É legítimo também afirmar que “depois de Auschwitz”, o Belo não é mais. Pelo menos, o Belo clássico, erotizante e simétrico, já foi arruinado, como o foram as musas, os arquétipos, os banquetes filosóficos, as excelências da cidadania livre, os gozos do ócio.

A “formosura” revela-se, doutra forma, desabonitada, repugnante aos possuidores e às suas estéticas elegantes, perfumadas e cruéis.

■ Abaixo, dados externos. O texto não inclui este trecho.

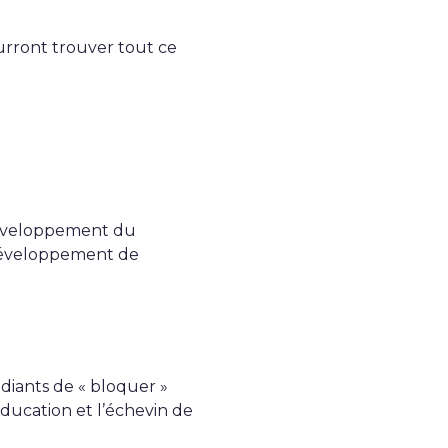
ourront trouver tout ce
développement du
e développement de
iants de « bloquer »
éducation et l’échevin de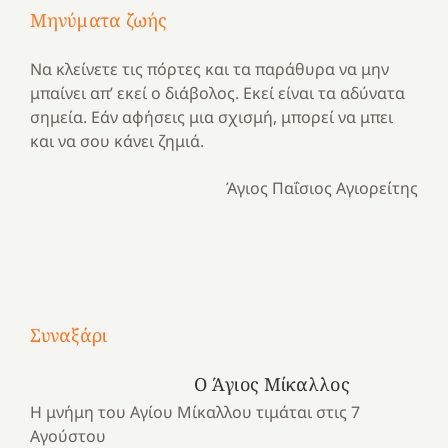
Μηνύματα ζωής
Να κλείνετε τις πόρτες και τα παράθυρα να μην
μπαίνει απ’ εκεί ο διάβολος. Εκεί είναι τα αδύνατα
σημεία. Εάν αφήσεις μια σχισμή, μπορεί να μπει
και να σου κάνει ζημιά.
Άγιος Παΐσιος Αγιορείτης
Με
τραγούδι
Συναξάρι
Μια
και
Κατασκηνωτικές
χρονιά
καρδιά
στιγμές
Ο Άγιος Μίκαλλος
αναμνήσεων…
στο
από
Η μνήμη του Αγίου Μίκαλλου τιμάται στις 7
ένα
Νοσοκομείο
το
Αγούστου
καλοκαίρι
“Ερυθρός
Ελληνικό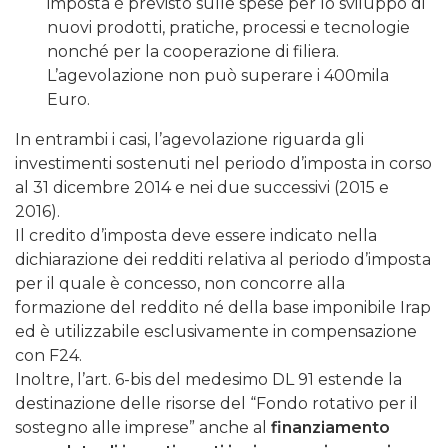
imposta è previsto sulle spese per lo sviluppo di
nuovi prodotti, pratiche, processi e tecnologie
nonché per la cooperazione di filiera.
L’agevolazione non può superare i 400mila
Euro.
In entrambi i casi, l’agevolazione riguarda gli
investimenti sostenuti nel periodo d’imposta in corso
al 31 dicembre 2014 e nei due successivi (2015 e
2016).
Il credito d’imposta deve essere indicato nella
dichiarazione dei redditi relativa al periodo d’imposta
per il quale è concesso, non concorre alla
formazione del reddito né della base imponibile Irap
ed è utilizzabile esclusivamente in compensazione
con F24.
Inoltre, l’art. 6-bis del medesimo DL 91 estende la
destinazione delle risorse del “Fondo rotativo per il
sostegno alle imprese” anche al
finanziamento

Com João Cabral de Melo Neto: “Atenção peço, senhores, (...) vou contemplar a figura. Outras coisas que estou vendo é necessário que eu diga: (...) - De sua formosura já venho dizer: é um menino magro, de muito peso não é, mas tem o peso de homem, da obra do ventre de mulher. – De sua formosura deixai-me que diga: é uma criança pálida, é uma criança franzina, mas tem a marca de homem, marca de humana oficina. (...) Sua formosura deixai-me que cante: é um menino guenzo (...) mas as mãos que criam coisas nas suas já se adivinha. (...) Belo porque tem do novo a surpresa e a alegria. Belo como a coisa nova na prateleira até então vazia. Como qualquer coisa nova inaugurando o seu dia.” (118-120)

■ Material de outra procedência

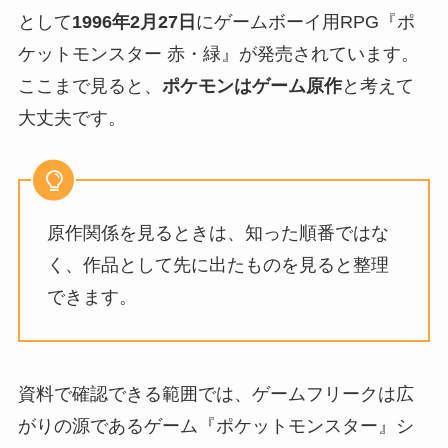
として
1996年2月27日
にゲームボーイ用RPG『ポ
ケットモンスター 赤・緑』が発売されています。
ここまで見ると、
ポケモンはゲーム原作
と考えて
大丈夫です。
原作関係を見るときは、知った順番ではな
く、作品として先に出たものを見ると整理
できます。
資料で確認できる範囲では、ゲームフリークは広
がりの源であるゲーム『ポケットモンスター』シ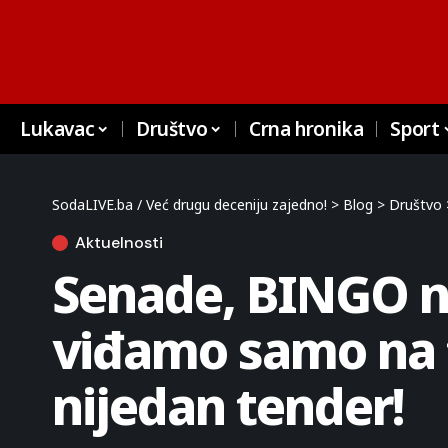
Lukavac
Društvo
Crna hronika
Sport
SodaLIVE.ba / Već drugu deceniju zajedno!
>
Blog
>
Društvo
Aktuelnosti
Senade, BINGO ni
viđamo samo na t
nijedan tender!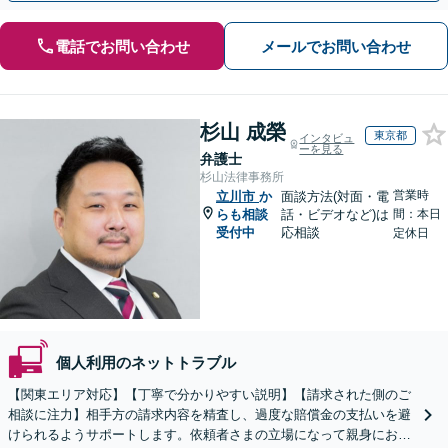
電話でお問い合わせ
メールでお問い合わせ
杉山 成榮
東京都
インタビュ
ーを見る
弁護士
杉山法律事務所
営業時
立川市
か
面談方法(対面・電
らも相談
話・ビデオなど)は
間：本日
受付中
応相談
定休日
個人利用のネットトラブル
【関東エリア対応】【丁寧で分かりやすい説明】【請求された側のご
相談に注力】相手方の請求内容を精査し、過度な賠償金の支払いを避
けられるようサポートします。依頼者さまの立場になって親身にお話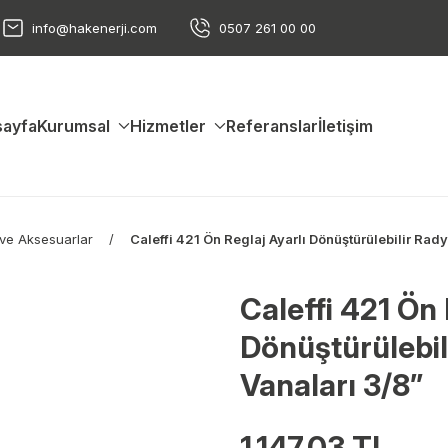
info@hakenerji.com
0507 261 00 00
ayfa
Kurumsal
Hizmetler
Referanslar
İletişim
 ve Aksesuarlar
Caleffi 421 Ön Reglaj Ayarlı Dönüştürülebilir Rady
Caleffi 421 Ön 
Dönüştürülebil
Vanaları 3/8”
1.147,03 TL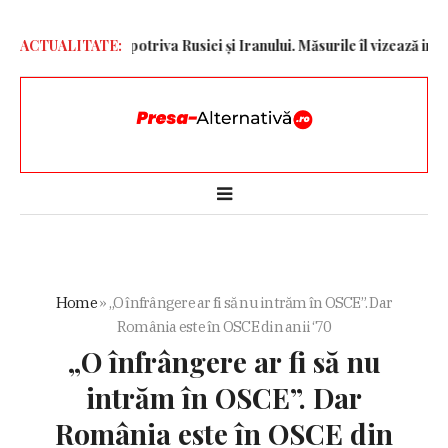
 sancțiuni împotriva Rusiei și Iranului. Măsurile îl vizează inclusiv 
ACTUALITATE:
Home
»
„O înfrângere ar fi să nu intrăm în OSCE”. Dar
România este în OSCE din anii ‘70
„O înfrângere ar fi să nu
intrăm în OSCE”. Dar
România este în OSCE din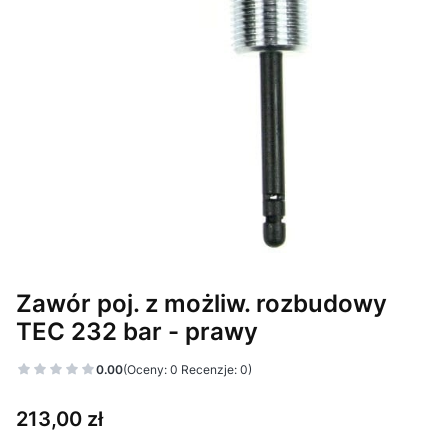
Zawór poj. z możliw. rozbudowy
TEC 232 bar - prawy
0.00
(Oceny: 0 Recenzje: 0)
Cena
213,00 zł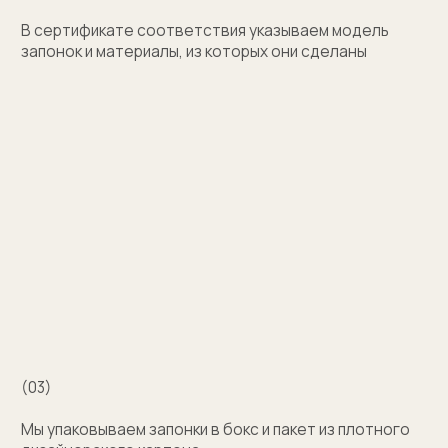
+7
Оставить заявку
Нажимая на кнопку, вы соглашаетесь на обработку
персональных данных
+7 (909) 998-83-05
Заказать обратный звонок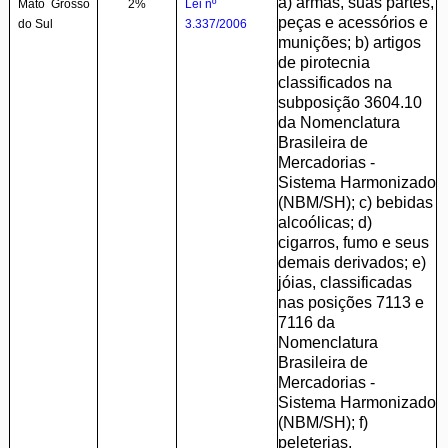
a) armas, suas partes,
Mato Grosso
2%
Lei nº
peças e acessórios e
do Sul
3.337/2006
munições; b) artigos
de pirotecnia
classificados na
subposição 3604.10
da Nomenclatura
Brasileira de
Mercadorias -
Sistema Harmonizado
(NBM/SH); c) bebidas
alcoólicas; d)
cigarros, fumo e seus
demais derivados; e)
jóias, classificadas
nas posições 7113 e
7116 da
Nomenclatura
Brasileira de
Mercadorias -
Sistema Harmonizado
(NBM/SH); f)
peleterias,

A tragicidade da existência agônica, que em não sendo a nossa individualmente, é muito mais nossa, porque dela por alguma razão, sorte, contingência ou fado, fomos, por enquanto, somente por enquanto, poupados.

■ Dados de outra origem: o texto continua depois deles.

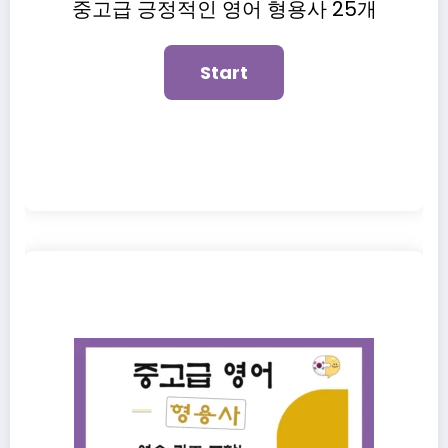
중고급 긍정적인 영어 형용사 25개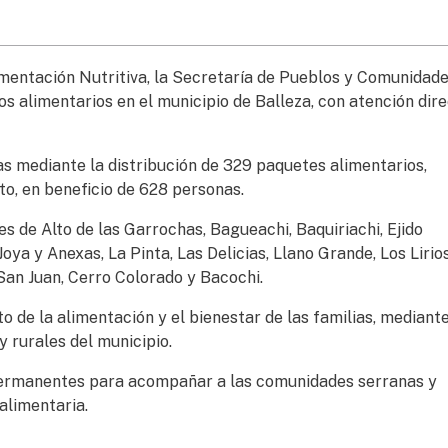
imentación Nutritiva, la Secretaría de Pueblos y Comunidad
os alimentarios en el municipio de Balleza, con atención dire
as mediante la distribución de 329 paquetes alimentarios,
to, en beneficio de 628 personas.
s de Alto de las Garrochas, Bagueachi, Baquiriachi, Ejido
Joya y Anexas, La Pinta, Las Delicias, Llano Grande, Los Lirios
San Juan, Cerro Colorado y Bacochi.
o de la alimentación y el bienestar de las familias, mediant
 rurales del municipio.
permanentes para acompañar a las comunidades serranas y
alimentaria.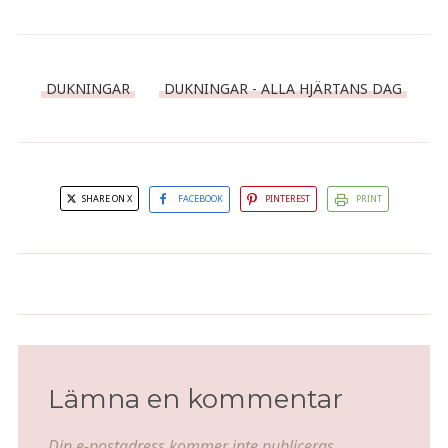
DUKNINGAR
DUKNINGAR - ALLA HJÄRTANS DAG
SHARE ON X
FACEBOOK
PINTEREST
PRINT
Från fullt frisk till jättesjuk till
Syster yster-middag
cancerfri i 4 år
Lämna en kommentar
Din e-postadress kommer inte publiceras.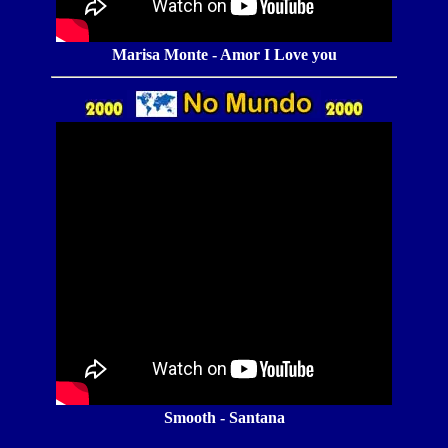
Marisa Monte - Amor I Love you
Smooth - Santana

Mais nos impõe recolher o sublime do trágico, por uma única razão, a de sermos todos do mesmo barro: paradisíaco e infernal, fratura imposta e exposta, por sermos gentes humanas: solidárias e covardes, ousadas e temerosas, humildes e vaidosas.

Assim somos, mas não o somos simetricamente. Ainda bem que não!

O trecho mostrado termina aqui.